WHAT TO WORK ON:
Return every line of the listing that includes the string "platný".

THE INPUT:
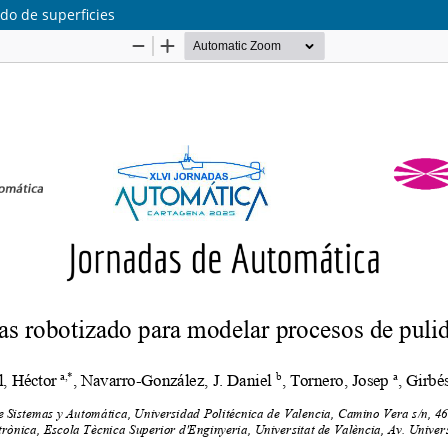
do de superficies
---
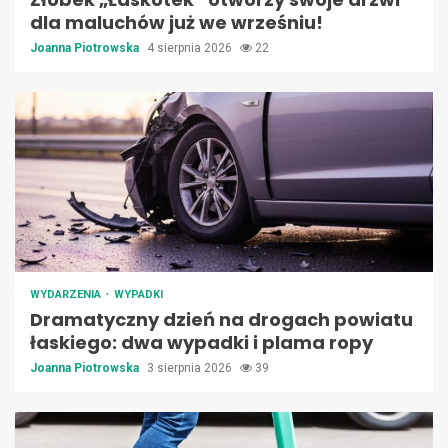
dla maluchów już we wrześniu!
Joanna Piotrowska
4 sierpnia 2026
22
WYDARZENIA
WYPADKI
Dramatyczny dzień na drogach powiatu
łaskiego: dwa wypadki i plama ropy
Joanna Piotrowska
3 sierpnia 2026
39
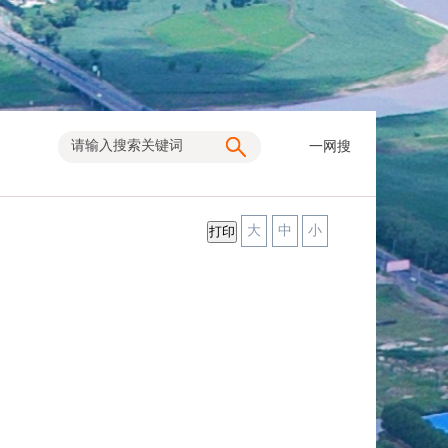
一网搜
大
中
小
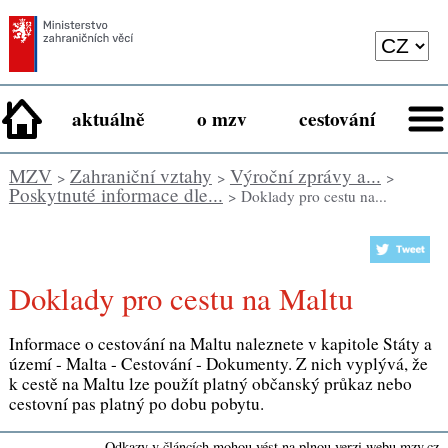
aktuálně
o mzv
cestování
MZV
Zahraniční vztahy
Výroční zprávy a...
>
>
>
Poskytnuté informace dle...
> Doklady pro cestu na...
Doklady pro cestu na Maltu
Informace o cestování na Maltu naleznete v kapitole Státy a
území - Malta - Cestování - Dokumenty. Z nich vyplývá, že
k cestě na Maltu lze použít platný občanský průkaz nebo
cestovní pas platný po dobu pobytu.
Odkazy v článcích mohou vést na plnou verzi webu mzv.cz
==
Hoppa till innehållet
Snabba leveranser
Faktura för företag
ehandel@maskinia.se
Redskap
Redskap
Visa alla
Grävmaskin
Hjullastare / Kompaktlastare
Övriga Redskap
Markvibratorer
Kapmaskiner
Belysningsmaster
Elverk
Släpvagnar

RESPONSE AREA:
k cestě na Maltu lze použít platný občanský průkaz nebo
cestovní pas platný po dobu pobytu.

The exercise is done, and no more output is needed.